The records -
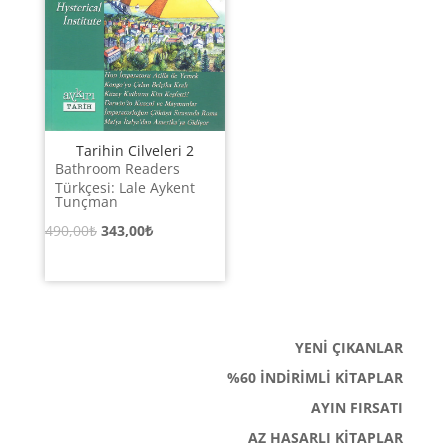
Tarihin Cilveleri 2
Bathroom Readers
Türkçesi: Lale Aykent
Tunçman
Orijinal
Şu
490,00
₺
343,00
₺
fiyat:
andaki
490,00₺.
fiyat:
343,00₺.
YENİ ÇIKANLAR
%60 İNDİRİMLİ KİTAPLAR
AYIN FIRSATI
AZ HASARLI KİTAPLAR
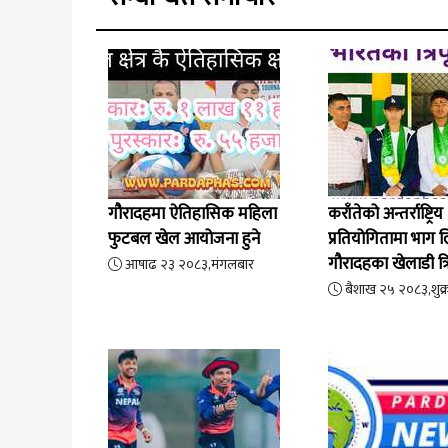
गौरादहमा ऐतिहासिक महिला
कराँतेको अन्तर्राष्ट्रिय
फुटबल खेल आयोजना हुने
प्रतियोगितामा भाग 
गौरादहका खेलाडी त्रि
आषाढ २३ २०८३,मंगलबार
प्रस्थान
बैशाख २५ २०८३,शुक्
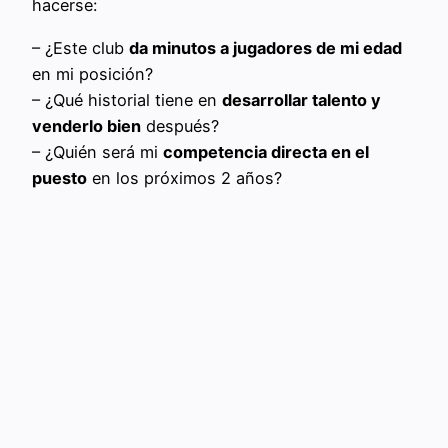
hacerse:
– ¿Este club
da minutos a jugadores de mi edad
en mi posición?
– ¿Qué historial tiene en
desarrollar talento y
venderlo bien
después?
– ¿Quién será mi
competencia directa en el
puesto
en los próximos 2 años?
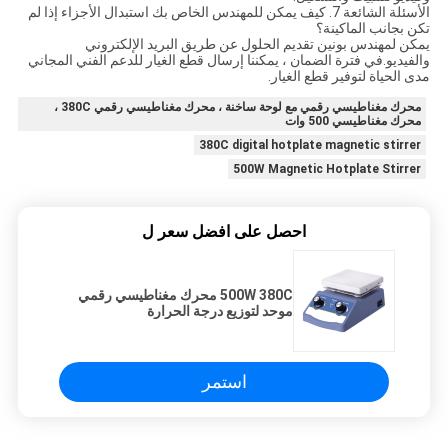
الأسئلة الشائعة 7. كيف يمكن للمهندس الخاص بك استبدال الأجزاء إذا لم
تكن بجانب الماكينة؟
يمكن لمهندس بونين تقديم الحلول عن طريق البريد الإلكتروني
والفيديو.في فترة الضمان ، يمكننا إرسال قطع الغيار للدعم الفني المجاني
مدى الحياة لتوفير قطع الغيار.
محرك مغناطيسي رقمي مع لوحة ساخنة ، محرك مغناطيسي رقمي 380C ،
محرك مغناطيسي 500 وات
380C digital hotplate magnetic stirrer
500W Magnetic Hotplate Stirrer
احصل على افضل سعر ل
500W 380C محرك مغناطيسي رقمي
موحد لتوزيع درجة الحرارة
استمر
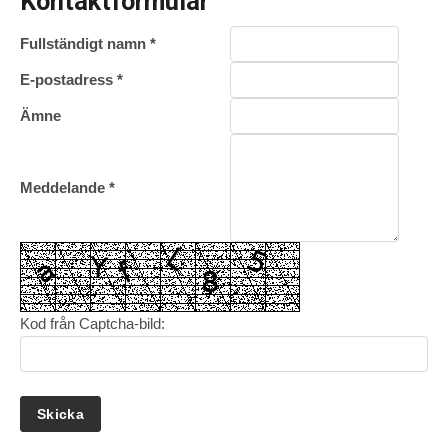
Kontaktformulär
Fullständigt namn
*
E-postadress
*
Ämne
Meddelande
*
Kod från Captcha-bild:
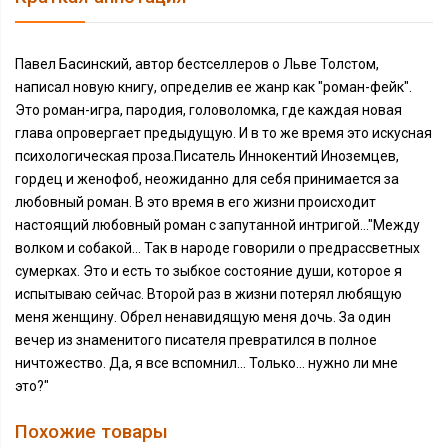
Павел Басинский, автор бестселлеров о Льве Толстом,
написал новую книгу, определив ее жанр как "роман-фейк".
Это роман-игра, пародия, головоломка, где каждая новая
глава опровергает предыдущую. И в то же время это искусная
психологическая проза.Писатель Иннокентий Иноземцев,
гордец и женофоб, неожиданно для себя принимается за
любовный роман. В это время в его жизни происходит
настоящий любовный роман с запутанной интригой..."Между
волком и собакой... Так в народе говорили о предрассветных
сумерках. Это и есть то зыбкое состояние души, которое я
испытываю сейчас. Второй раз в жизни потерял любящую
меня женщину. Обрел ненавидящую меня дочь. За один
вечер из знаменитого писателя превратился в полное
ничтожество. Да, я все вспомнил... Только... нужно ли мне
это?"
Похожие товары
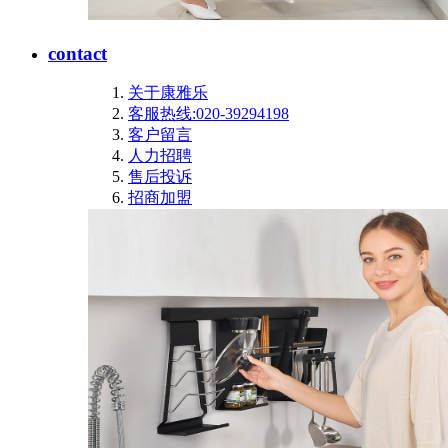
contact
关于康雅乐
客服热线:020-39294198
客户留言
人力招聘
售后投诉
招商加盟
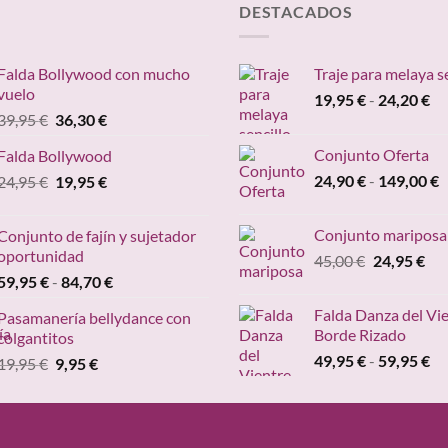
DESTACADOS
Falda Bollywood con mucho
Traje para melaya s
vuelo
Ra
19,95
€
-
24,20
€
El
El
39,95
€
36,30
€
de
precio
precio
pr
Conjunto Oferta
Falda Bollywood
original
actual
de
R
El
El
24,90
€
-
149,00
€
24,95
€
era:
19,95
€
es:
19
d
precio
precio
39,95 €.
36,30 €.
ha
p
original
actual
24
Conjunto mariposa
Conjunto de fajín y sujetador
d
era:
es:
oportunidad
El
El
45,00
€
24,95
€
2
24,95 €.
19,95 €.
Rango
precio
pre
59,95
€
-
84,70
€
h
de
original
act
1
Falda Danza del Vi
Pasamanería bellydance con
precios:
era:
es:
Borde Rizado
colgantitos
desde
45,00 €.
24,
Ra
49,95
€
-
59,95
€
El
El
19,95
€
9,95
€
59,95 €
de
precio
precio
hasta
pr
original
actual
84,70 €
de
era:
es:
49
19,95 €.
9,95 €.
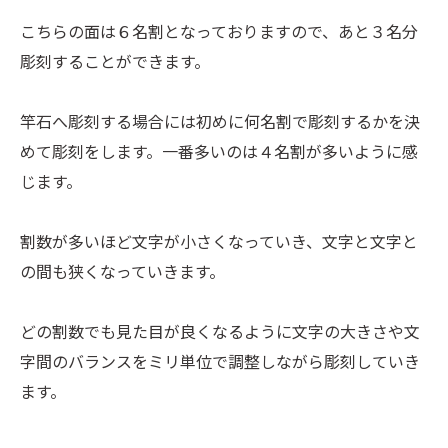
こちらの面は６名割となっておりますので、あと３名分
彫刻することができます。
竿石へ彫刻する場合には初めに何名割で彫刻するかを決
めて彫刻をします。一番多いのは４名割が多いように感
じます。
割数が多いほど文字が小さくなっていき、文字と文字と
の間も狭くなっていきます。
どの割数でも見た目が良くなるように文字の大きさや文
字間のバランスをミリ単位で調整しながら彫刻していき
ます。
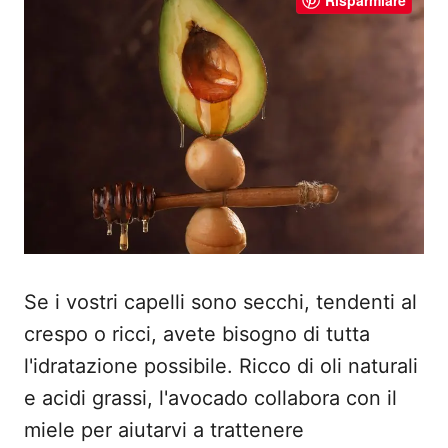
Se i vostri capelli sono secchi, tendenti al
crespo o ricci, avete bisogno di tutta
l'idratazione possibile. Ricco di oli naturali
e acidi grassi, l'avocado collabora con il
miele per aiutarvi a trattenere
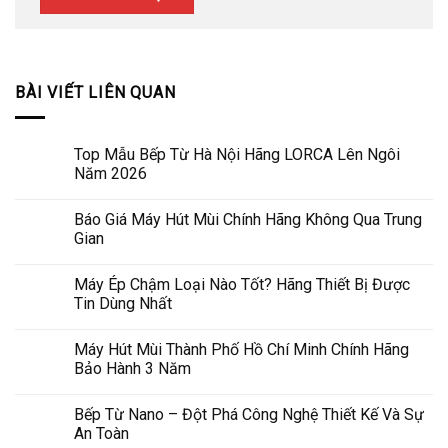
BÀI VIẾT LIÊN QUAN
Top Mẫu Bếp Từ Hà Nội Hãng LORCA Lên Ngôi
Năm 2026
Báo Giá Máy Hút Mùi Chính Hãng Không Qua Trung
Gian
Máy Ép Chậm Loại Nào Tốt? Hãng Thiết Bị Được
Tin Dùng Nhất
Máy Hút Mùi Thành Phố Hồ Chí Minh Chính Hãng
Bảo Hành 3 Năm
Bếp Từ Nano – Đột Phá Công Nghệ Thiết Kế Và Sự
An Toàn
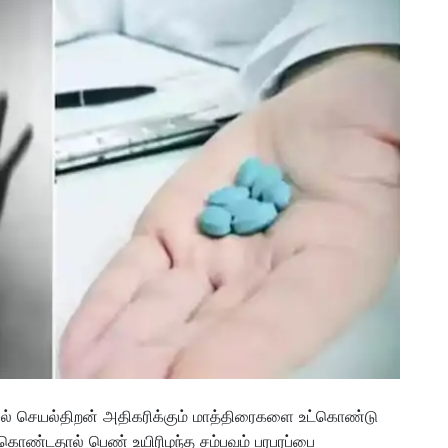
ியல் செயல்திறன் அதிகரிக்கும் மாத்திரைகளை உட்கொண்டு
ொண்டதால் பெண் உயிரிழந்த சம்பவம் பரபரப்பை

What you are asked to do - Leaving the pictures aside, repeat the data above exactly.

Exercise answer -
Tarihin Cilveleri 2
Bathroom Readers
Türkçesi: Lale Aykent
Tunçman
Orijinal
Şu
490,00
₺
343,00
₺
fiyat:
andaki
490,00₺.
fiyat:
343,00₺.
YENİ ÇIKANLAR
%60 İNDİRİMLİ KİTAPLAR
AYIN FIRSATI
AZ HASARLI KİTAPLAR
गौरादहमा ऐतिहासिक महिला
कराँतेको अन्तर्राष्ट्रिय
फुटबल खेल आयोजना हुने
प्रतियोगितामा भाग 
गौरादहका खेलाडी त्रि
आषाढ २३ २०८३,मंगलबार
प्रस्थान
बैशाख २५ २०८३,शुक्
hacerse:
– ¿Este club
da minutos a jugadores de mi edad
en mi posición?
– ¿Qué historial tiene en
desarrollar talento y
venderlo bien
después?
– ¿Quién será mi
competencia directa en el
puesto
en los próximos 2 años?
الأسئلة الشائعة 7. كيف يمكن للمهندس الخاص بك استبدال الأجزاء إذا لم
تكن بجانب الماكينة؟
يمكن لمهندس بونين تقديم الحلول عن طريق البريد الإلكتروني
والفيديو.في فترة الضمان ، يمكننا إرسال قطع الغيار للدعم الفني المجاني
مدى الحياة لتوفير قطع الغيار.
محرك مغناطيسي رقمي مع لوحة ساخنة ، محرك مغناطيسي رقمي 380C ،
محرك مغناطيسي 500 وات
380C digital hotplate magnetic stirrer
500W Magnetic Hotplate Stirrer
احصل على افضل سعر ل
500W 380C محرك مغناطيسي رقمي
موحد لتوزيع درجة الحرارة
استمر
Kontaktformulär
Fullständigt namn
*
E-postadress
*
Ämne
Meddelande
*
Kod från Captcha-bild:
Павел Басинский, автор бестселлеров о Льве Толстом,
написал новую книгу, определив ее жанр как "роман-фейк".
Это роман-игра, пародия, головоломка, где каждая новая
глава опровергает предыдущую. И в то же время это искусная
психологическая проза.Писатель Иннокентий Иноземцев,
гордец и женофоб, неожиданно для себя принимается за
любовный роман. В это время в его жизни происходит
настоящий любовный роман с запутанной интригой..."Между
волком и собакой... Так в народе говорили о предрассветных
сумерках. Это и есть то зыбкое состояние души, которое я
испытываю сейчас. Второй раз в жизни потерял любящую
меня женщину. Обрел ненавидящую меня дочь. За один
вечер из знаменитого писателя превратился в полное
ничтожество. Да, я все вспомнил... Только... нужно ли мне
это?"
Похожие товары
contact
关于康雅乐
客服热线:020-39294198
客户留言
人力招聘
售后投诉
招商加盟
DESTACADOS
Falda Bollywood con mucho
Traje para melaya s
vuelo
Ra
19,95
€
-
24,20
€
El
El
39,95
€
36,30
€
de
precio
precio
pr
Conjunto Oferta
Falda Bollywood
original
actual
de
R
El
El
24,90
€
-
149,00
€
24,95
€
era:
19,95
€
es:
19
d
precio
precio
39,95 €.
36,30 €.
ha
p
original
actual
24
Conjunto mariposa
Conjunto de fajín y sujetador
d
era:
es:
oportunidad
El
El
45,00
€
24,95
€
2
24,95 €.
19,95 €.
Rango
precio
pre
59,95
€
-
84,70
€
h
de
original
act
1
Falda Danza del Vi
Pasamanería bellydance con
precios:
era:
es:
Borde Rizado
colgantitos
desde
45,00 €.
24,
Ra
49,95
€
-
59,95
€
El
El
19,95
€
9,95
€
59,95 €
de
precio
precio
hasta
pr
original
actual
84,70 €
de
era:
es:
49
19,95 €.
9,95 €.
こちらの面は６名割となっておりますので、あと３名分
彫刻することができます。
竿石へ彫刻する場合には初めに何名割で彫刻するかを決
めて彫刻をします。一番多いのは４名割が多いように感
じます。
割数が多いほど文字が小さくなっていき、文字と文字と
の間も狭くなっていきます。
どの割数でも見た目が良くなるように文字の大きさや文
字間のバランスをミリ単位で調整しながら彫刻していき
ます。
Se i vostri capelli sono secchi, tendenti al
crespo o ricci, avete bisogno di tutta
l'idratazione possibile. Ricco di oli naturali
e acidi grassi, l'avocado collabora con il
miele per aiutarvi a trattenere
BÀI VIẾT LIÊN QUAN
Top Mẫu Bếp Từ Hà Nội Hãng LORCA Lên Ngôi
Năm 2026
Báo Giá Máy Hút Mùi Chính Hãng Không Qua Trung
Gian
Máy Ép Chậm Loại Nào Tốt? Hãng Thiết Bị Được
Tin Dùng Nhất
Máy Hút Mùi Thành Phố Hồ Chí Minh Chính Hãng
Bảo Hành 3 Năm
Bếp Từ Nano – Đột Phá Công Nghệ Thiết Kế Và Sự
An Toàn
ியல் செயல்திறன் அதிகரிக்கும் மாத்திரைகளை உட்கொண்டு
ொண்டதால் பெண் உயிரிழந்த சம்பவம் பரபரப்பை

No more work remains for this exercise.